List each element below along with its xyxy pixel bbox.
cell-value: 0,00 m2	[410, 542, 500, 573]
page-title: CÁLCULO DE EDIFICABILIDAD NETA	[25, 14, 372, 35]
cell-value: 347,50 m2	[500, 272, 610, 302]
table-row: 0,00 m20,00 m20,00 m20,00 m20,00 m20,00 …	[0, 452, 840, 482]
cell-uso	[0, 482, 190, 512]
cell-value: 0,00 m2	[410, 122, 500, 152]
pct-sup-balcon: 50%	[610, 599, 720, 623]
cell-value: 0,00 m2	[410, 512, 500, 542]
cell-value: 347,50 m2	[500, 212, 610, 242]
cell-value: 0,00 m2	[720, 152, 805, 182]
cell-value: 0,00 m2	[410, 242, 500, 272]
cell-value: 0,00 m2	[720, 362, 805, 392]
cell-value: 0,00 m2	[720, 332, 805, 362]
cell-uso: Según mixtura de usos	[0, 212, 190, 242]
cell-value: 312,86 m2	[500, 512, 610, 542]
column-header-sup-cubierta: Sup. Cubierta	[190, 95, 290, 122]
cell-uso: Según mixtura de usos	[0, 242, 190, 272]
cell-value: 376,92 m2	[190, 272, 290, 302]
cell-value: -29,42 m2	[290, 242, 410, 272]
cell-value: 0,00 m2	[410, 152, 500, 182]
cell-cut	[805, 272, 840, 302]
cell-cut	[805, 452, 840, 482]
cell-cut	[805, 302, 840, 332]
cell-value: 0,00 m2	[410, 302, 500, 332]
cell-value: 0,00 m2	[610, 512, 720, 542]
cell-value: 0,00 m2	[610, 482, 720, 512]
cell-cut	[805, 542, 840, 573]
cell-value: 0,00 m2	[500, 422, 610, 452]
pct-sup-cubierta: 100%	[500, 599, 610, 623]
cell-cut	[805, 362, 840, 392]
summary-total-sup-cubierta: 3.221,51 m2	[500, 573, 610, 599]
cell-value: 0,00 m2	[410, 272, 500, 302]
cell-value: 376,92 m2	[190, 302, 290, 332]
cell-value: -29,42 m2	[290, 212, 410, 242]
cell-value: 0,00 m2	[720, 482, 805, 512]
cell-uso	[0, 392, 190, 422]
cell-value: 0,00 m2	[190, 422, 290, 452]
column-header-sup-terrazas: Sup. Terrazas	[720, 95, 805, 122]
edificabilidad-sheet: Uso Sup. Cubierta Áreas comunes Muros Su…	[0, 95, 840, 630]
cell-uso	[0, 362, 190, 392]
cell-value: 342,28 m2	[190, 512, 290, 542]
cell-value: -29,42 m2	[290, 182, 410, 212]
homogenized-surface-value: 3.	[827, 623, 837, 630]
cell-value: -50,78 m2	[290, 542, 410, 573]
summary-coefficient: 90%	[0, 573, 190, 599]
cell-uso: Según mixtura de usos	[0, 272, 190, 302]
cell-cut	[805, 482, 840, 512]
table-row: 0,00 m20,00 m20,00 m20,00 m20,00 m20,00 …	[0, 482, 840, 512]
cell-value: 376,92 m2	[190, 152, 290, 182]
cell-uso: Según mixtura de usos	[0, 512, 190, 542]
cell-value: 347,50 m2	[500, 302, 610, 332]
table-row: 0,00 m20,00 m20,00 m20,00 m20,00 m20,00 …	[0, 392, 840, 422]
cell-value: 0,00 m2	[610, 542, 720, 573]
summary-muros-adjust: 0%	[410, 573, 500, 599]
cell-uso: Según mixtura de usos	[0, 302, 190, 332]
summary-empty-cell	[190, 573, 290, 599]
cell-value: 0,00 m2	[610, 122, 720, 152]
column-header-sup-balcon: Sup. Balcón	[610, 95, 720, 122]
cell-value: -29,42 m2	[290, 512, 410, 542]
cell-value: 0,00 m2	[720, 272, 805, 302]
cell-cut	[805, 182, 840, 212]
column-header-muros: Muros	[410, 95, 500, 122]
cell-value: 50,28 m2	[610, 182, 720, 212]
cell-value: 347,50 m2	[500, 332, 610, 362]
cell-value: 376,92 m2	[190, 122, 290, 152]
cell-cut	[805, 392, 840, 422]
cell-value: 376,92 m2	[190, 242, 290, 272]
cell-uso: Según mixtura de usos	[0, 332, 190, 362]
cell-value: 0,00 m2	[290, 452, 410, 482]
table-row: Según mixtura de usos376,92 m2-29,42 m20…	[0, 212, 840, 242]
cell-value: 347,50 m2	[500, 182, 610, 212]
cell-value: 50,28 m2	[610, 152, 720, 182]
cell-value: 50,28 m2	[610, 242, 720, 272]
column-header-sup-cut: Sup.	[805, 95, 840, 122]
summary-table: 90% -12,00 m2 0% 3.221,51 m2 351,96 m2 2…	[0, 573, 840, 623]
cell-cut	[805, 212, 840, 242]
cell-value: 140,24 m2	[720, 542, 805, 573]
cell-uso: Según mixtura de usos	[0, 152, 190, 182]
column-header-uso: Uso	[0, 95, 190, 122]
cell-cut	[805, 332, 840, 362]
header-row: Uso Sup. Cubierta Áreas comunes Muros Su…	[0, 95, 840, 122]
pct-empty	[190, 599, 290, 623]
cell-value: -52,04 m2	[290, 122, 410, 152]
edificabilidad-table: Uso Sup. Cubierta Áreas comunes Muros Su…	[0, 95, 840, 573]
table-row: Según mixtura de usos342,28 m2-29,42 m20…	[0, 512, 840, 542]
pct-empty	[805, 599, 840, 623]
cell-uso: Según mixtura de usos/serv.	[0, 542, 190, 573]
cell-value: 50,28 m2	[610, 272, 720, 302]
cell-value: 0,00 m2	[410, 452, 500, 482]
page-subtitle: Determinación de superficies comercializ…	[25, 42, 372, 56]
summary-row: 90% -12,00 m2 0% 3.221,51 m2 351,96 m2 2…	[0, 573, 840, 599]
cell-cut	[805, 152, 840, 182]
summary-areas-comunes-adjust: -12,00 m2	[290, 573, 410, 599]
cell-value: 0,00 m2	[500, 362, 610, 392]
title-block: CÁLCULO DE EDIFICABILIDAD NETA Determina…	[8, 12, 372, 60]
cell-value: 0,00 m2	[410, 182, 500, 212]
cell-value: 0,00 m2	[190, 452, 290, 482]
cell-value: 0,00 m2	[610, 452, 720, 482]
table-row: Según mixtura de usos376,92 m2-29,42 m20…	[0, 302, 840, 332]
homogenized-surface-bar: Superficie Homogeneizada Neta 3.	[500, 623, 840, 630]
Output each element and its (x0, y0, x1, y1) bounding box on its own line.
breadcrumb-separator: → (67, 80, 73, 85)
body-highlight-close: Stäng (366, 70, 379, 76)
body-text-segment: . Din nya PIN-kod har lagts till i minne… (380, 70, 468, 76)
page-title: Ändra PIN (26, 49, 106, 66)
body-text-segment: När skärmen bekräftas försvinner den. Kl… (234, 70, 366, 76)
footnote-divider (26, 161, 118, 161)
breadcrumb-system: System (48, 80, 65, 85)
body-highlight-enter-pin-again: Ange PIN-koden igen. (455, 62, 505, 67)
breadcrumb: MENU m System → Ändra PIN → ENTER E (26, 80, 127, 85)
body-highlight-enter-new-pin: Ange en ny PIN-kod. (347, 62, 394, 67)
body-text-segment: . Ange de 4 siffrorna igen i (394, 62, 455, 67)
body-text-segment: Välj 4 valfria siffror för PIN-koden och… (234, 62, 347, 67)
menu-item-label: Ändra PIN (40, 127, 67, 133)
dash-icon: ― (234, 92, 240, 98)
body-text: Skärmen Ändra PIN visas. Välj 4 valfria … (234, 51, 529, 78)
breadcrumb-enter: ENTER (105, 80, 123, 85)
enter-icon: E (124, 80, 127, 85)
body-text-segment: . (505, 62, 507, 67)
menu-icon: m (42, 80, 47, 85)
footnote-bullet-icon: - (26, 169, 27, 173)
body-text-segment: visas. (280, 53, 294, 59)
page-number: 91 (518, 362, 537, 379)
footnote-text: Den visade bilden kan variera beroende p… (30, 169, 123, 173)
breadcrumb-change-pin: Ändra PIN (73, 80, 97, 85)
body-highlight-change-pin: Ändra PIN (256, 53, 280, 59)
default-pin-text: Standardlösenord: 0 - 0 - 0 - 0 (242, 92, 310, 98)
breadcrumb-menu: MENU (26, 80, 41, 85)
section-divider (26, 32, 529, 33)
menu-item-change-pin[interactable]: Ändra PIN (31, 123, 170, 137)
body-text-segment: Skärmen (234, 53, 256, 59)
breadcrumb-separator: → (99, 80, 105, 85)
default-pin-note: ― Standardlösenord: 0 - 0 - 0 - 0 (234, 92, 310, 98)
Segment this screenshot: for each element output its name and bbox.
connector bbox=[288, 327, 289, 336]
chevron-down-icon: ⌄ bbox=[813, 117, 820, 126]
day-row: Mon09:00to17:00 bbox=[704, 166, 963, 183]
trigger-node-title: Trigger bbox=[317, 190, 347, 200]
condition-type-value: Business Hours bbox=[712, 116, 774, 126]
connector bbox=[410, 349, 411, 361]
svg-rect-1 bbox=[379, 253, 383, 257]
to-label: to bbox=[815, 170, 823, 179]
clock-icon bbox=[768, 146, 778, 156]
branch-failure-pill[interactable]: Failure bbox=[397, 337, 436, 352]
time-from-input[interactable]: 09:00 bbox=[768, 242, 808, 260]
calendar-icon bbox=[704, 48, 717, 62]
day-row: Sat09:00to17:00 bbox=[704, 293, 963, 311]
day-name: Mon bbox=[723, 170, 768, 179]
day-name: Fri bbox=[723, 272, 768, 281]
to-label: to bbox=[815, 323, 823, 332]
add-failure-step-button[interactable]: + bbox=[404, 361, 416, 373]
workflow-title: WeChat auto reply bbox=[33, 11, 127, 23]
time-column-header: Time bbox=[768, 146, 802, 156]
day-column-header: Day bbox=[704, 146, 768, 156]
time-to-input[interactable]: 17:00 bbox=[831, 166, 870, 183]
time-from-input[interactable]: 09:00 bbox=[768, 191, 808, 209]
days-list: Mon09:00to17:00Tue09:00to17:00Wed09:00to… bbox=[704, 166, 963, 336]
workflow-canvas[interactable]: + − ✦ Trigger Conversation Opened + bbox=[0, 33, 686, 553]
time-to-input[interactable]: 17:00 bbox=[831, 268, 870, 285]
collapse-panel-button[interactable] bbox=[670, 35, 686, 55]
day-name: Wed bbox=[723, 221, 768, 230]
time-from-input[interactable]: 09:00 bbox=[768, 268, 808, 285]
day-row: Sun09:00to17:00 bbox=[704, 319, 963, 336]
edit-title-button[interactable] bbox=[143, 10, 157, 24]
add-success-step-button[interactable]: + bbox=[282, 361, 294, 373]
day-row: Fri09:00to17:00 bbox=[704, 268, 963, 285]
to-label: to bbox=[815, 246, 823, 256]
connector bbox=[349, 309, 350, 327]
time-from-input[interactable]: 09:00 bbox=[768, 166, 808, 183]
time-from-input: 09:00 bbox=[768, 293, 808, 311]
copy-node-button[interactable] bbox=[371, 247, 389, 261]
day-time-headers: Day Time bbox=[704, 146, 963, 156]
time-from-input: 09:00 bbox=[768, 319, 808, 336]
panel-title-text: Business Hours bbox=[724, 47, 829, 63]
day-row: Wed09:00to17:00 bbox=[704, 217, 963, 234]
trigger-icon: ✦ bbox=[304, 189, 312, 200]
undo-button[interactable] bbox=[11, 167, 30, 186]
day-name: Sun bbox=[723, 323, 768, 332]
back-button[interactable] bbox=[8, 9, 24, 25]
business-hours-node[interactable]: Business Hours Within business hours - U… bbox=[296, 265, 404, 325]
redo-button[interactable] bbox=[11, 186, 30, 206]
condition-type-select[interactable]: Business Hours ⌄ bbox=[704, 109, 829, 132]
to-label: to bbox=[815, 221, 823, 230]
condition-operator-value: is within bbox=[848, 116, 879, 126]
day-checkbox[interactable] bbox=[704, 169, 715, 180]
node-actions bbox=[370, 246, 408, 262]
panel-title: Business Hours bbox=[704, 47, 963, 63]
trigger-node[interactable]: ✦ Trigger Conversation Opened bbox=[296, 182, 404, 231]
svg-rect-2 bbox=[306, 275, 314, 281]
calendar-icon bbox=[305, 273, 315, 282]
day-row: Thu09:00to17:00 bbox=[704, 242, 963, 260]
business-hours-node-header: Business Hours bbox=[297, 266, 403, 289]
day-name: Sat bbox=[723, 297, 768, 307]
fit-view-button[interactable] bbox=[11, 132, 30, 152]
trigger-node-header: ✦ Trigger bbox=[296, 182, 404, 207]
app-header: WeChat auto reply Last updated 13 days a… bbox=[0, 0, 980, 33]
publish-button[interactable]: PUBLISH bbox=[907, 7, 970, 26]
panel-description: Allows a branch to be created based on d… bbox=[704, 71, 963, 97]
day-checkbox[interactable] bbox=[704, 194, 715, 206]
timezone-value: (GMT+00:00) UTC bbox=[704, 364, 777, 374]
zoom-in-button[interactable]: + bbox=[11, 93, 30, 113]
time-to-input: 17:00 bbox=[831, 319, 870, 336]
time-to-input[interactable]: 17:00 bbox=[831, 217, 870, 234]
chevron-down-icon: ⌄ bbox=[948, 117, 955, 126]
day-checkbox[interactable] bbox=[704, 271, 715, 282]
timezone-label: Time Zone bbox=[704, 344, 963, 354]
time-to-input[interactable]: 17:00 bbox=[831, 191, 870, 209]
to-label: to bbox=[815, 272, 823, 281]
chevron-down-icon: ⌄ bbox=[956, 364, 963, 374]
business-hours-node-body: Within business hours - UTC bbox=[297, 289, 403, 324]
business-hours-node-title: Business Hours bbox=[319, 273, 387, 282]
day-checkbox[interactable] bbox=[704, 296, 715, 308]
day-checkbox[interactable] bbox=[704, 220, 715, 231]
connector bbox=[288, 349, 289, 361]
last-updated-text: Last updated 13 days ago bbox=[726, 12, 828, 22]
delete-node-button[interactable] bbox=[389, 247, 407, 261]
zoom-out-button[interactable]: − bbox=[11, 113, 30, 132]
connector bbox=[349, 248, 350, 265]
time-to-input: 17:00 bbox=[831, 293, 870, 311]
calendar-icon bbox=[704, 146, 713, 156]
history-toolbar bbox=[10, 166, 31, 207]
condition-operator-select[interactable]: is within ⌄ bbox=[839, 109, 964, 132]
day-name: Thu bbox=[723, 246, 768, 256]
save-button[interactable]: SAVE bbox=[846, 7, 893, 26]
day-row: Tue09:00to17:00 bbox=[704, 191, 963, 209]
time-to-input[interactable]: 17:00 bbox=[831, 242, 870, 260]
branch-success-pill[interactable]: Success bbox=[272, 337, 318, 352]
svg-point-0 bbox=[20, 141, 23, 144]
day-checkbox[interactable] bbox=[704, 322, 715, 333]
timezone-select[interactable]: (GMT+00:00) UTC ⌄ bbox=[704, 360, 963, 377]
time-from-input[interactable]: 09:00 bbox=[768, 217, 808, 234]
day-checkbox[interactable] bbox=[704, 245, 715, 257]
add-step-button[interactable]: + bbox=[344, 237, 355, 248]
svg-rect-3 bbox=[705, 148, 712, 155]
▬▬▬▬▬▬▬▬▬▬
Work out the number of lines in the records that contain the string "calendar". Nothing but that number should be sent back.

*REPLY*.
3